Un lien si fort
Quand on se risque à l’échange avec quelqu’un qui nous déroute – un malade, un enfant, un étranger, une personne sénile, une personne très pauvre -, on est obligé de suspendre ses propres logiques, son système d’appréhension de la réalité, de mesure, de vérification que les choses sont en place, etc. Chacun est alors poussé à explorer d’autres manières de vivre la rencontre et, pour cela, à se laisser surprendre, à s’orienter sur ce qui va surgir au cours de l’échange, dont au départ il ignore tout. En soi, ce retournement est une bonne nouvelle. Il signifie que mes logiques, mes habitus, ne sont pas des clés universelles : ils ne suffisent pas pour que la communication puisse avoir lieu. Les voici donc reconduits à la place de simples médiations. En aucune manière ils ne peuvent prétendre détenir les secrets de la relation et de la vie. Je puis donc les relativiser.

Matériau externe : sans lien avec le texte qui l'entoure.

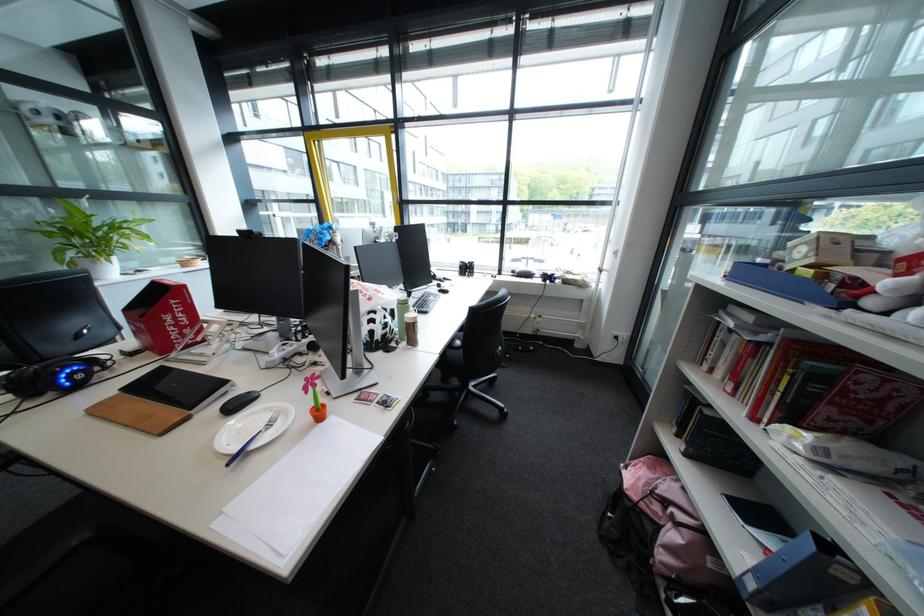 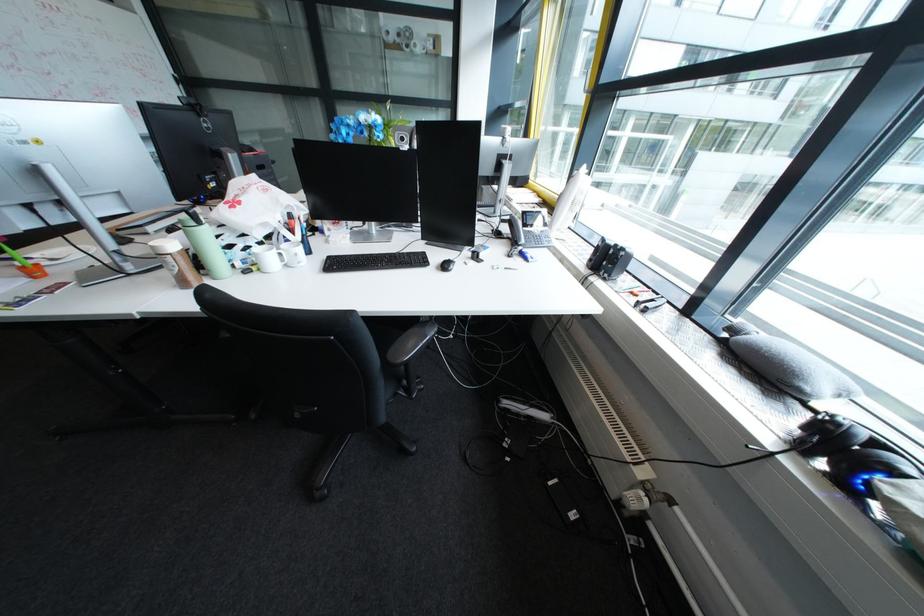 The point at (567, 275) is marked in the first image. Where is the corresponding point in the second image?

(909, 474) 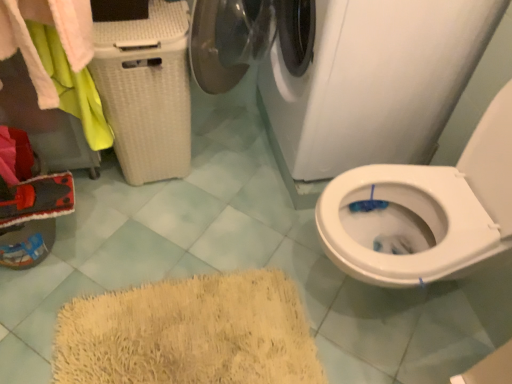 Question: Looking at their shapes, would you say white glossy washing machine at upper center is wider or thinner than white wicker laundry basket at left?

Choices:
 (A) thin
 (B) wide

Answer: (B)

Question: Looking at the image, does white glossy washing machine at upper center seem bigger or smaller compared to white wicker laundry basket at left?

Choices:
 (A) small
 (B) big

Answer: (B)

Question: Estimate the real-world distances between objects in this image. Which object is farther from the white wicker laundry basket at left?

Choices:
 (A) white glossy washing machine at upper center
 (B) white wicker laundry basket at left

Answer: (A)

Question: Which is farther from the white wicker laundry basket at left?

Choices:
 (A) white glossy washing machine at upper center
 (B) white wicker laundry basket at left

Answer: (A) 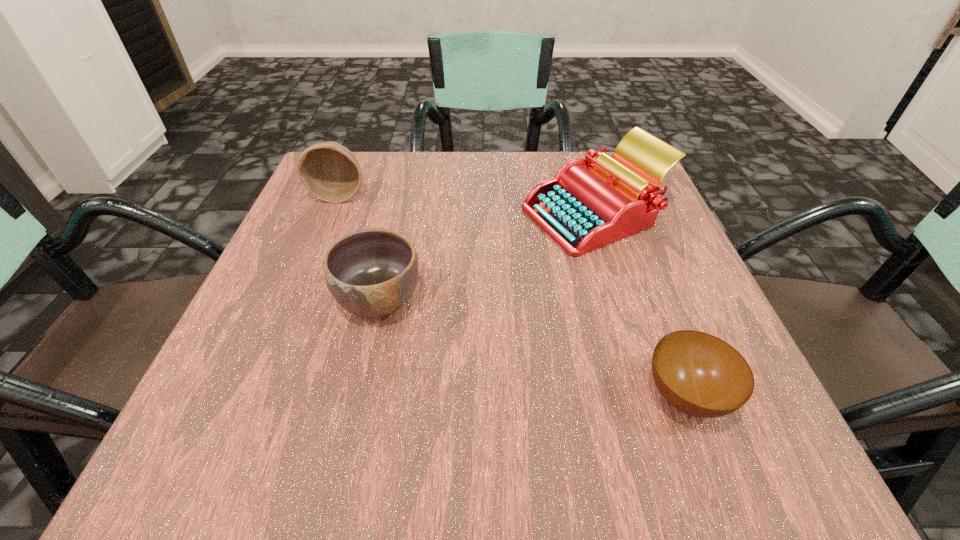 Image resolution: width=960 pixels, height=540 pixels. Find the location of `vacant space located 0.350m on the typing side of the typewriter`. vacant space located 0.350m on the typing side of the typewriter is located at coordinates (352, 215).

Where is `vacant position located on the right of the second bowl from right to left`? The width and height of the screenshot is (960, 540). vacant position located on the right of the second bowl from right to left is located at coordinates (554, 300).

At what (x,y) coordinates should I click in order to perform the action: click on free space located 0.060m on the left of the nearest object. Please return your answer as a coordinate pair (x, y). The height and width of the screenshot is (540, 960). Looking at the image, I should click on (599, 396).

I want to click on bowl situated at the far edge, so click(330, 172).

The height and width of the screenshot is (540, 960). Find the location of `typewriter located at the far edge`. typewriter located at the far edge is located at coordinates (589, 203).

Where is `object located in the near edge section of the desktop`? Image resolution: width=960 pixels, height=540 pixels. object located in the near edge section of the desktop is located at coordinates (699, 374).

Find the location of a particular element. The width and height of the screenshot is (960, 540). typewriter situated at the right edge is located at coordinates (589, 203).

Where is `bowl present at the right edge`? bowl present at the right edge is located at coordinates (699, 374).

Where is `object that is at the far left corner`? The height and width of the screenshot is (540, 960). object that is at the far left corner is located at coordinates (330, 172).

Image resolution: width=960 pixels, height=540 pixels. What are the coordinates of `object that is at the far right corner` in the screenshot? It's located at (589, 203). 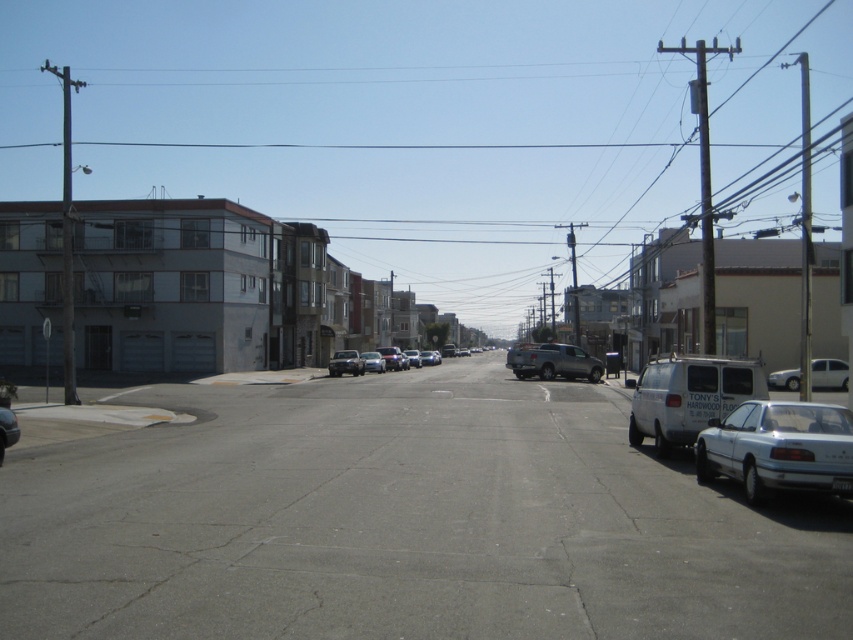 Question: In this image, where is white matte van at lower right located relative to white matte sedan at right?

Choices:
 (A) left
 (B) right

Answer: (A)

Question: Which point is closer to the camera taking this photo?

Choices:
 (A) (694, 428)
 (B) (563, 364)

Answer: (A)

Question: Does metallic silver sedan at center have a lesser width compared to silver metallic sedan at center?

Choices:
 (A) no
 (B) yes

Answer: (A)

Question: Which of these objects is positioned farthest from the white matte van at lower right?

Choices:
 (A) silver metallic sedan at center
 (B) silver metallic sedan at lower right

Answer: (A)

Question: Based on their relative distances, which object is farther from the metallic silver sedan at center?

Choices:
 (A) shiny blue car at lower left
 (B) silver metallic sedan at lower right
 (C) white matte van at lower right

Answer: (B)

Question: Can you confirm if shiny blue car at lower left is thinner than silver metallic sedan at center?

Choices:
 (A) no
 (B) yes

Answer: (A) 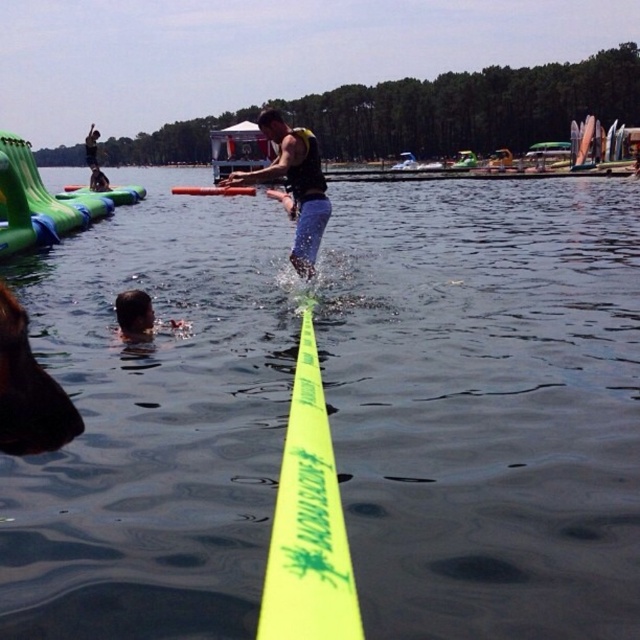 You are a lifeguard assessing the safety equipment in the water park scene. The lifeguard needs to choose between the matte black life vest at center and the dark blue wetsuit at upper left for a swimmer who needs a flotation device. Which item is wider and thus more suitable for providing buoyancy?

The matte black life vest at center is wider than the dark blue wetsuit at upper left, making it more suitable for providing buoyancy as a flotation device.

You are a lifeguard standing at the edge of the water park. You notice a person in distress at the point labeled as point [292,186]. What object is located at that point?

The object located at point [292,186] is a matte black life vest at center.

You are a lifeguard on duty at the water park. You notice the yellow neon tape at center and the dark blue wetsuit at upper left in your line of sight. Which object is positioned lower in the scene?

The yellow neon tape at center is located below dark blue wetsuit at upper left, so the yellow neon tape at center is positioned lower in the scene. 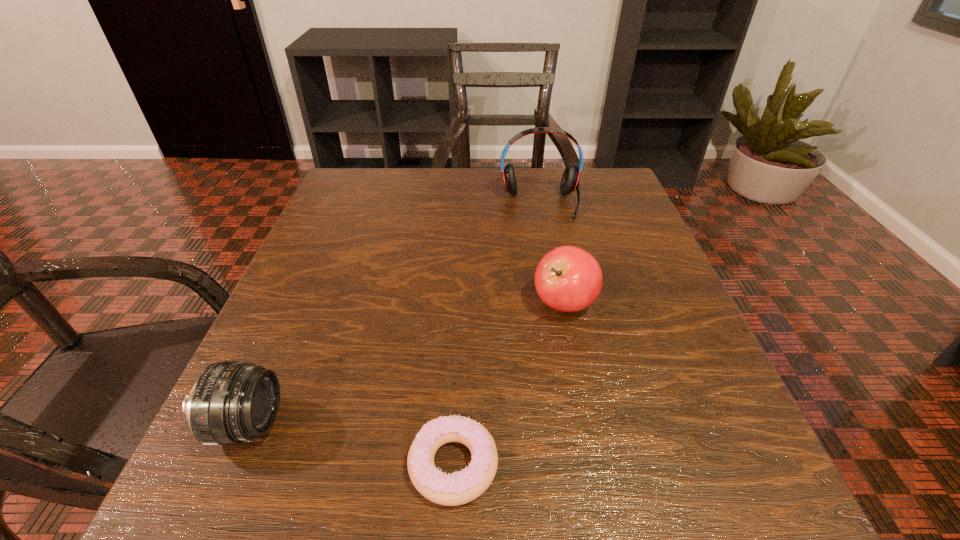 Locate an element on the screen. free space between the second farthest object and the telephoto lens is located at coordinates (406, 364).

Where is `vacant space that is in between the telephoto lens and the shortest object`? The width and height of the screenshot is (960, 540). vacant space that is in between the telephoto lens and the shortest object is located at coordinates (350, 444).

Find the location of a particular element. vacant area that lies between the third object from right to left and the telephoto lens is located at coordinates pos(350,444).

This screenshot has width=960, height=540. What are the coordinates of `object identified as the closest to the apple` in the screenshot? It's located at (459, 488).

Identify which object is the third closest to the headset. Please provide its 2D coordinates. Your answer should be formatted as a tuple, i.e. [(x, y)], where the tuple contains the x and y coordinates of a point satisfying the conditions above.

[(231, 402)]

The height and width of the screenshot is (540, 960). What are the coordinates of `free region that satisfies the following two spatial constraints: 1. with the microphone attached to the side of the headset; 2. at the front element of the telephoto lens` in the screenshot? It's located at (583, 424).

You are a GUI agent. You are given a task and a screenshot of the screen. Output one action in this format:
    pyautogui.click(x=<x>, y=<y>)
    Task: Click on the vacant area that satisfies the following two spatial constraints: 1. at the front element of the third object from right to left; 2. on the left side of the telephoto lens
    
    Given the screenshot: What is the action you would take?
    pyautogui.click(x=230, y=464)

The height and width of the screenshot is (540, 960). Find the location of `vacant space that satisfies the following two spatial constraints: 1. with the microphone attached to the side of the farthest object; 2. at the front element of the telephoto lens`. vacant space that satisfies the following two spatial constraints: 1. with the microphone attached to the side of the farthest object; 2. at the front element of the telephoto lens is located at coordinates (583, 424).

Where is `free point that satisfies the following two spatial constraints: 1. with the microphone attached to the side of the tallest object; 2. at the front element of the leftmost object`? This screenshot has height=540, width=960. free point that satisfies the following two spatial constraints: 1. with the microphone attached to the side of the tallest object; 2. at the front element of the leftmost object is located at coordinates pos(583,424).

You are a GUI agent. You are given a task and a screenshot of the screen. Output one action in this format:
    pyautogui.click(x=<x>, y=<y>)
    Task: Click on the vacant space that satisfies the following two spatial constraints: 1. on the front side of the apple; 2. at the front element of the leftmost object
    
    Given the screenshot: What is the action you would take?
    pyautogui.click(x=588, y=424) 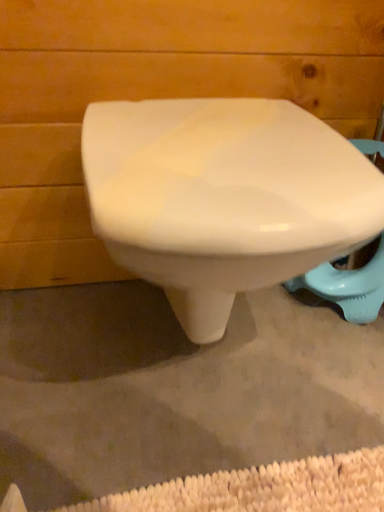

Mais surtout, nous – c’est-à-dire, l’autre et moi – sommes invités à nous mettre en quête de ce qui pourrait, au cours de cette relation difficile, résonner comme une promesse. Nous voici poussés à chercher une source de vie, de vraie vie, celle qui est plus discrète, mais aussi plus forte que les codes de conduite institués. Lorsque nous l’aurons trouvée – c’est à la joie qu’on la reconnaît – ce sera pour nous comme un cadeau : quelque chose qui nous est donné gratuitement, que l’on osait à peine espérer. Alors, oui, je pourrai dire que j’ai reçu un trésor inestimable de la part des pauvres, des enfants, de l’étranger et même de mon ennemi. Mais ce ne sera pas sur un mode calculé.
Au total, la difficulté de communication, expérience de dépossession de mes compétences habituelles à entrer en relation, peut se transformer en une heureuse découverte. Ceci, d’ailleurs, est vrai de toute rencontre : dans la mesure où j’espère atteindre quelque chose de personnel – c’est-à-dire d’unique, et qui en même temps ouvre à la vraie vie – je suis obligé de chercher ailleurs que dans mes modes de communication habituels pour me risquer à l’inconnu. On comprend pourquoi la dimension relationnelle de l’existence constitue pour le travail d’évangélisation un rendez-vous crucial.